Horseback Riding is an important early Classical Era gateway tech - it is directly or indirectly required to advance towards most techs in the lower part of the tree, so you should eventually research it. If you are a militaristic civ, you should do it as early as possible, because this tech will unlock, or lead to unlocking of most units of the Medieval Era (besides, of course, the Horseman, which is an incredibly powerful unit in the early game!). And even if you're not particularly battle-oriented, you will need it for Apprenticeship, which is one of the most important techs of the early game.
You can beeline easily Horseback Riding by researching Animal Husbandry -> Archery -> Horseback Riding (besides, unlocking the respective Eurecas is relatively easy). Having Horsemen will give a civ great advantage over others possessing even the more powerful units of the Ancient Era.
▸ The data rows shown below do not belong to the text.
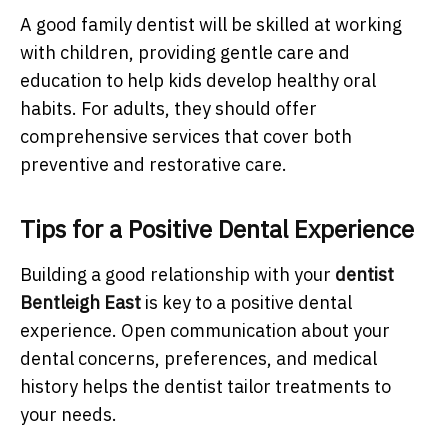
A good family dentist will be skilled at working
with children, providing gentle care and
education to help kids develop healthy oral
habits. For adults, they should offer
comprehensive services that cover both
preventive and restorative care.
Tips for a Positive Dental Experience
Building a good relationship with your
dentist
Bentleigh East
is key to a positive dental
experience. Open communication about your
dental concerns, preferences, and medical
history helps the dentist tailor treatments to
your needs.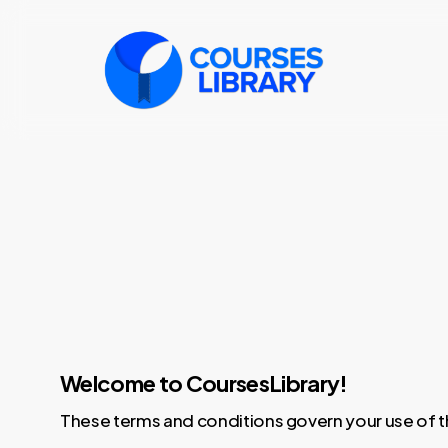
Skip
to
main
content
bitcoin casinos
non gamstop casino
new independent casinos
pay by mobile phone casino
Welcome to CoursesLibrary!
These terms and conditions govern your use of t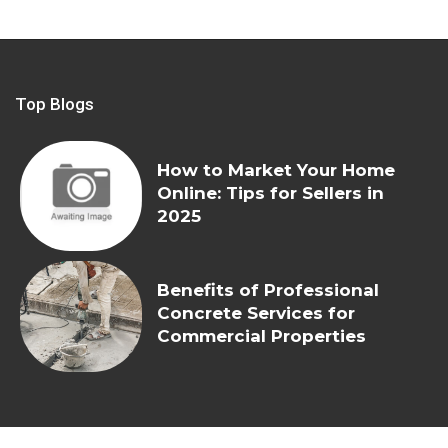
Top Blogs
How to Market Your Home
Online: Tips for Sellers in
2025
Benefits of Professional
Concrete Services for
Commercial Properties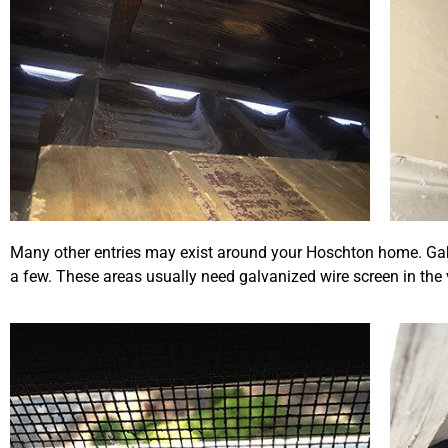
Many other entries may exist around your Hoschton home. Gable
a few. These areas usually need galvanized wire screen in the 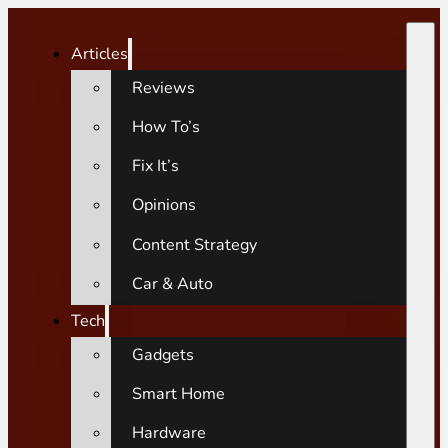
Articles
Reviews
How To’s
Fix It’s
Opinions
Content Strategy
Car & Auto
Tech
Gadgets
Smart Home
Hardware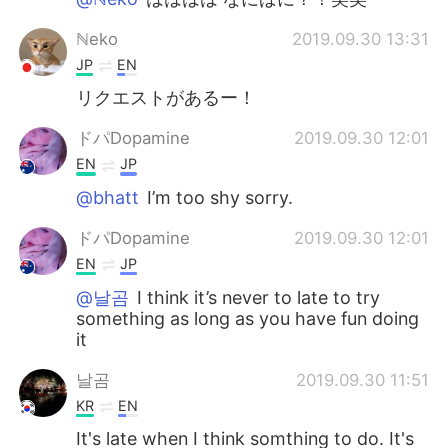
ℕeko
2019.09.30 13:31
JP
EN
リクエストがあるー！
ドパDopamine
2019.09.30 12:01
EN
JP
@bhatt
I’m too shy sorry.
ドパDopamine
2019.09.30 12:01
EN
JP
@날곰
I think it’s never to late to try
something as long as you have fun doing
it
날곰
2019.09.30 11:51
KR
EN
It's late when I think somthing to do. It's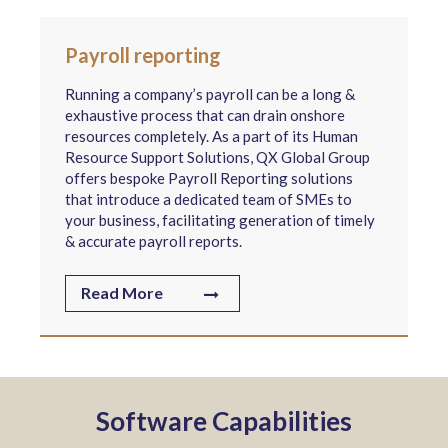
Payroll reporting
Running a company’s payroll can be a long &
exhaustive process that can drain onshore
resources completely. As a part of its Human
Resource Support Solutions, QX Global Group
offers bespoke Payroll Reporting solutions
that introduce a dedicated team of SMEs to
your business, facilitating generation of timely
& accurate payroll reports.
Read More
Software Capabilities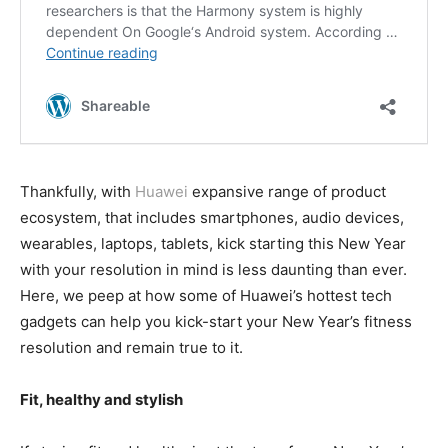
Thankfully, with
Huawei
expansive range of product
ecosystem, that includes smartphones, audio devices,
wearables, laptops, tablets, kick starting this New Year
with your resolution in mind is less daunting than ever.
Here, we peep at how some of Huawei’s hottest tech
gadgets can help you kick-start your New Year’s fitness
resolution and remain true to it.
Fit, healthy and stylish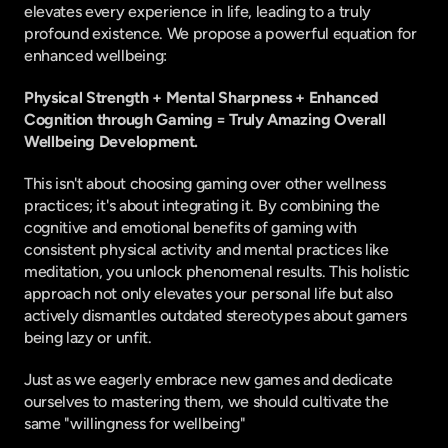
elevates every experience in life, leading to a truly 
profound existence. We propose a powerful equation for 
enhanced wellbeing:
Physical Strength + Mental Sharpness + Enhanced 
Cognition through Gaming = Truly Amazing Overall 
Wellbeing Development.
This isn't about choosing gaming over other wellness 
practices; it's about integrating it. By combining the 
cognitive and emotional benefits of gaming with 
consistent physical activity and mental practices like 
meditation, you unlock phenomenal results. This holistic 
approach not only elevates your personal life but also 
actively dismantles outdated stereotypes about gamers 
being lazy or unfit.
Just as we eagerly embrace new games and dedicate 
ourselves to mastering them, we should cultivate the 
same "willingness for wellbeing"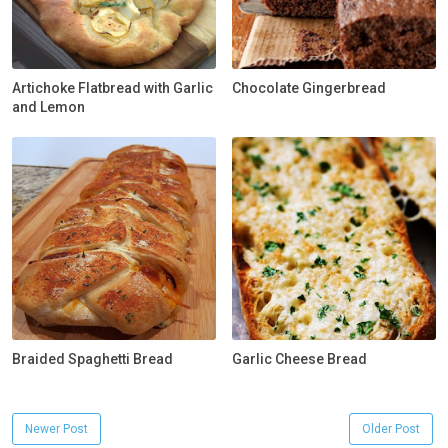
Artichoke Flatbread with Garlic
Chocolate Gingerbread
and Lemon
Braided Spaghetti Bread
Garlic Cheese Bread
Newer Post
Older Post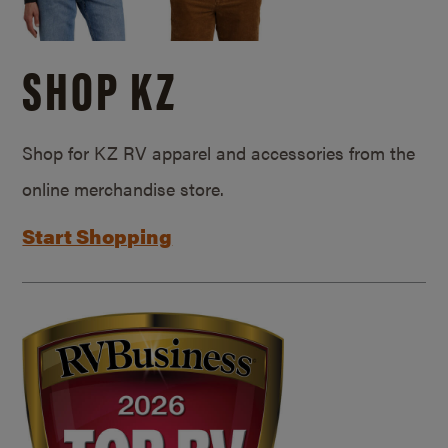
SHOP KZ
Shop for KZ RV apparel and accessories from the
online merchandise store.
Start Shopping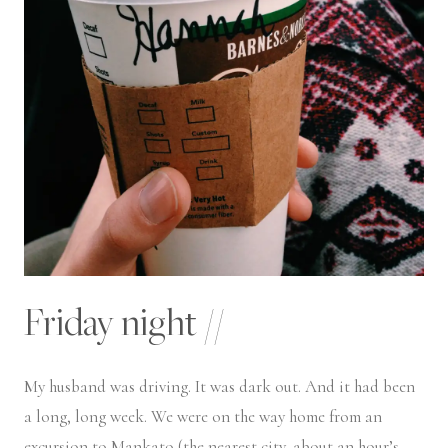
Friday night //
My husband was driving. It was dark out. And it had been
a long, long week. We were on the way home from an
excursion to Mankato (the nearest city, about an hour’s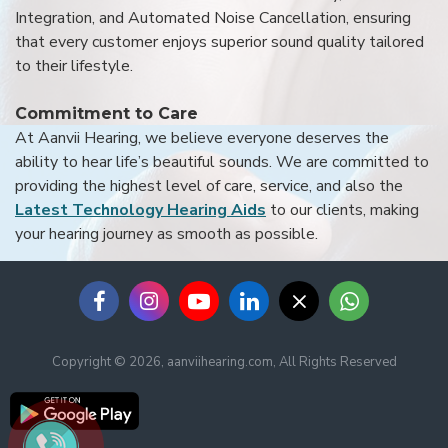
Integration, and Automated Noise Cancellation, ensuring
that every customer enjoys superior sound quality tailored
to their lifestyle.
Commitment to Care
At Aanvii Hearing, we believe everyone deserves the
ability to hear life’s beautiful sounds. We are committed to
providing the highest level of care, service, and also the
Latest Technology Hearing Aids
to our clients, making
your hearing journey as smooth as possible.
Copyright © 2026, aanviihearing.com, All Rights Reserved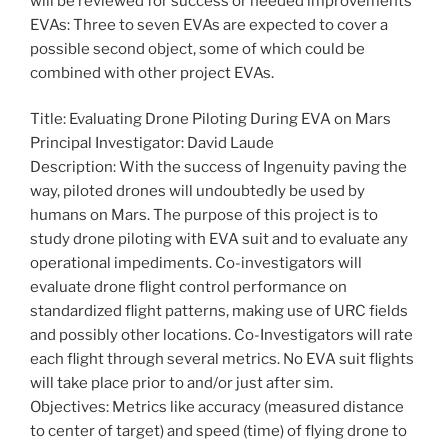
will be reviewed for success or needed improvements
EVAs: Three to seven EVAs are expected to cover a
possible second object, some of which could be
combined with other project EVAs.
Title: Evaluating Drone Piloting During EVA on Mars
Principal Investigator: David Laude
Description: With the success of Ingenuity paving the
way, piloted drones will undoubtedly be used by
humans on Mars. The purpose of this project is to
study drone piloting with EVA suit and to evaluate any
operational impediments. Co-investigators will
evaluate drone flight control performance on
standardized flight patterns, making use of URC fields
and possibly other locations. Co-Investigators will rate
each flight through several metrics. No EVA suit flights
will take place prior to and/or just after sim.
Objectives: Metrics like accuracy (measured distance
to center of target) and speed (time) of flying drone to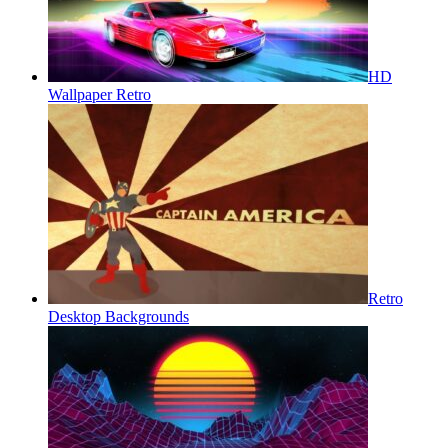
HD
Wallpaper Retro
Retro
Desktop Backgrounds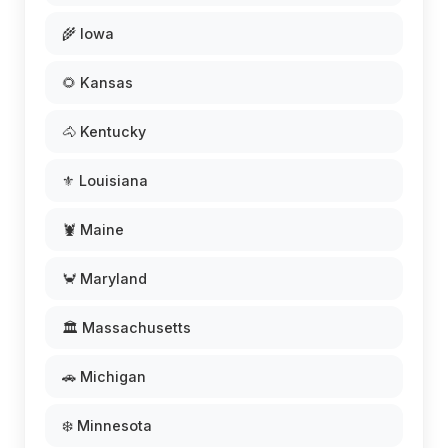
🌾 Iowa
🌻 Kansas
🐴 Kentucky
⚜️ Louisiana
🦞 Maine
🦀 Maryland
🏛️ Massachusetts
🚗 Michigan
❄️ Minnesota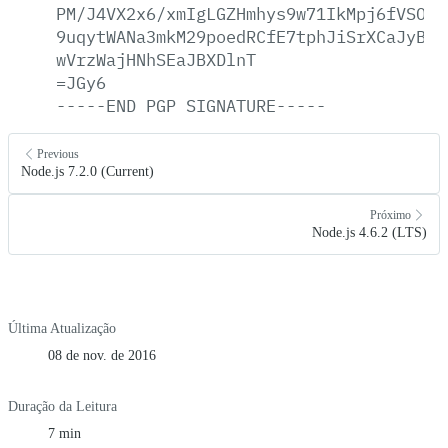
PM/J4VX2x6/xmIgLGZHmhys9w71IkMpj6fVSOtc
9uqytWANa3mkM29poedRCfE7tphJiSrXCaJyBAr
wVrzWajHNhSEaJBXDlnT
=JGy6
-----END
PGP
SIGNATURE-----
Previous
Node.js 7.2.0 (Current)
Próximo
Node.js 4.6.2 (LTS)
Última Atualização
08 de nov. de 2016
Duração da Leitura
7 min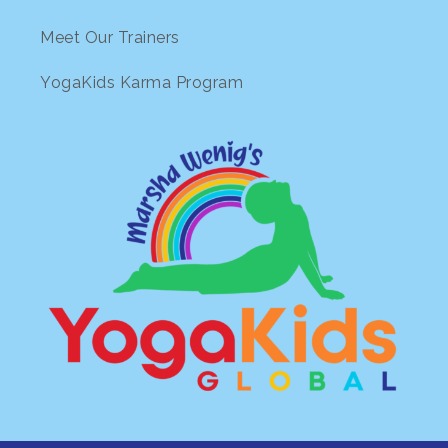
Meet Our Trainers
YogaKids Karma Program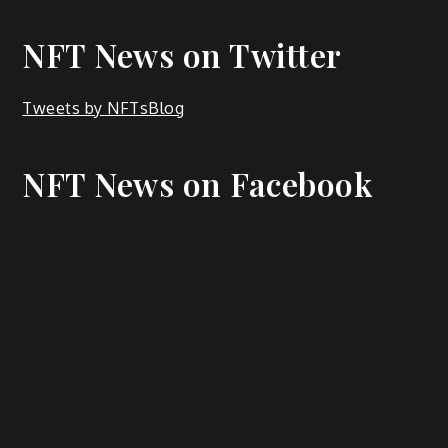
NFT News on Twitter
Tweets by NFTsBlog
NFT News on Facebook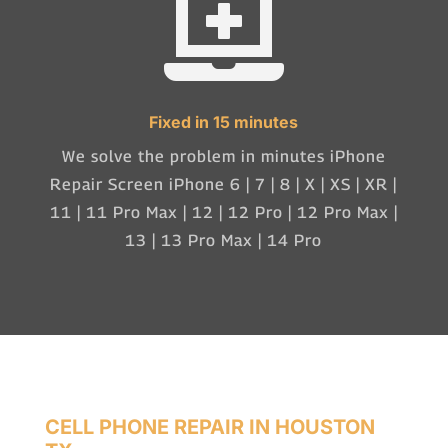

Fixed in 15 minutes
We solve the problem in minutes iPhone
Repair Screen iPhone 6 | 7 | 8 | X | XS | XR |
11 | 11 Pro Max | 12 | 12 Pro | 12 Pro Max |
13 | 13 Pro Max | 14 Pro
CELL PHONE REPAIR IN HOUSTON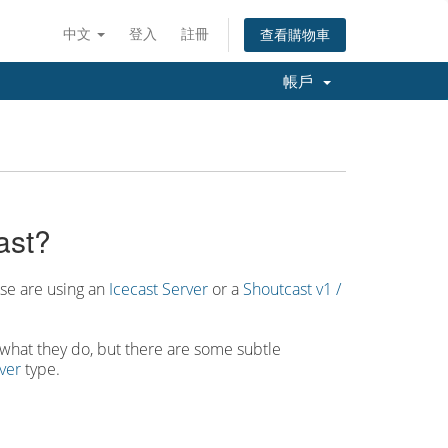
中文
登入
註冊
查看購物車
帳戶
ast?
ese are using an
Icecast Server
or a
Shoutcast v1 /
in what they do, but there are some subtle
ver
type.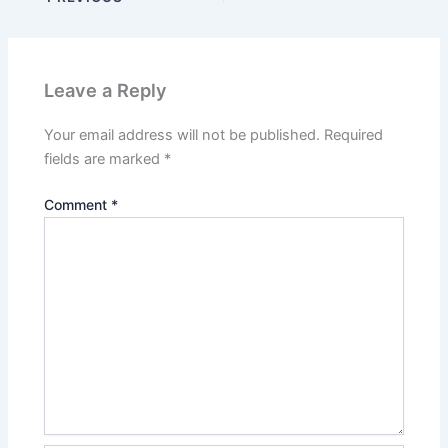
Leave a Reply
Your email address will not be published.
Required
fields are marked
*
Comment
*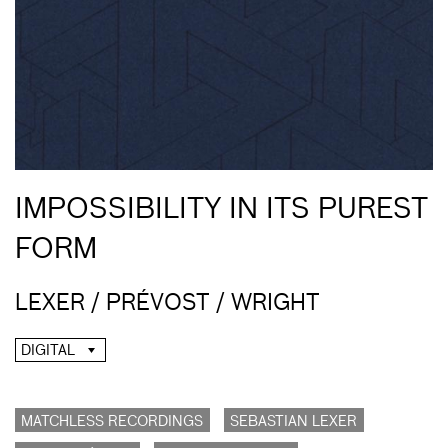
IMPOSSIBILITY IN ITS PUREST
FORM
LEXER / PRÉVOST / WRIGHT
DIGITAL
MATCHLESS RECORDINGS
SEBASTIAN LEXER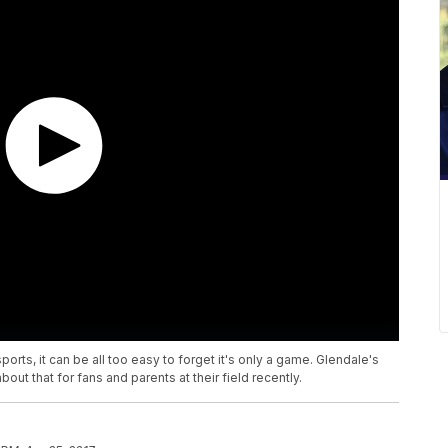
rts, it can be all too easy to forget it's only a game. Glendale's
ut that for fans and parents at their field recently.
There is archaeological evidence that around 4000 BC humans had used bits on their horses in the basins of the Dnieper and Don rivers; skeletons of horses found in the region shows signs that the horses chomped on bits. Thus, horseback riding. It is thought that the Scythians of the steppes may well have been the first to develop the stirrup and the saddle, although the historical argument is as yet unconvincing. (And ancient Greek historians also claim that the Scythians were the first to geld stallions, hence making them more docile and controllable ... but that's another story.)
However, horses in the Bronze Age were relatively small by modern standards, some argue too small to be ridden comfortably or for any distance and more likely to have pulled wagons or chariots. On the other hand, Fell ponies – descended from Roman cavalry mounts – can easily carry a full-grown adult, and so it is likely that there was cavalry around long before the Greeks and Romans took to the battlefield (although this light cavalry was hardly a dominate factor in victory, mostly being used to slaughter the defeated foot soldiers trying to flee).
By the Middle Ages, however, heavily armored mounted knights dominated warfare in Europe. And in the Far East, Japanese samurai fought from horseback for centuries, although mostly as archers. Indeed, horseback riding archers were the most common type of cavalry in Central Asia for a millennium. The Arabians, astride their magnificent stallions, spread Islam across the Middle East, North Africa, and into India and Europe. Horseback riding quite literally shaped history.
Save in the Americas, where the native horse breeds had died out. Horseback riding was brought back to North America by European explorers and conquistadors, commencing with Columbus's 1493 voyage. Soon enough, the Plains Indians would be combating the white settlers from horseback.